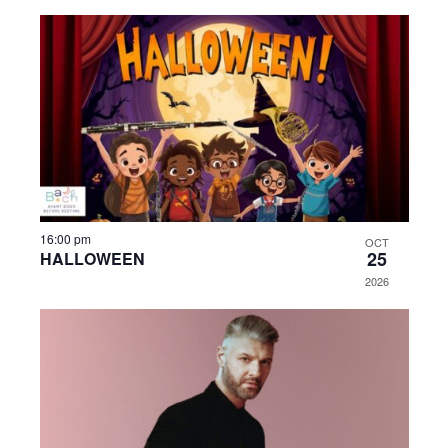
16:00 pm
OCT
25
HALLOWEEN
2026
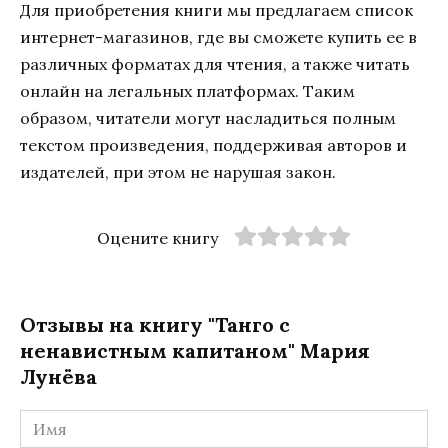
Для приобретения книги мы предлагаем список
интернет-магазинов, где вы сможете купить ее в
различных форматах для чтения, а также читать
онлайн на легальных платформах. Таким
образом, читатели могут насладиться полным
текстом произведения, поддерживая авторов и
издателей, при этом не нарушая закон.
Оцените книгу
Отзывы на книгу "Танго с
ненавистным капитаном" Мария
Лунёва
Имя
*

* _DESCRIPTION OF THE TASK_
Pull out all lines from the entries above that include the word "книгу".

* _EXPECTED ANSWER_
Оцените книгу
Отзывы на книгу "Танго с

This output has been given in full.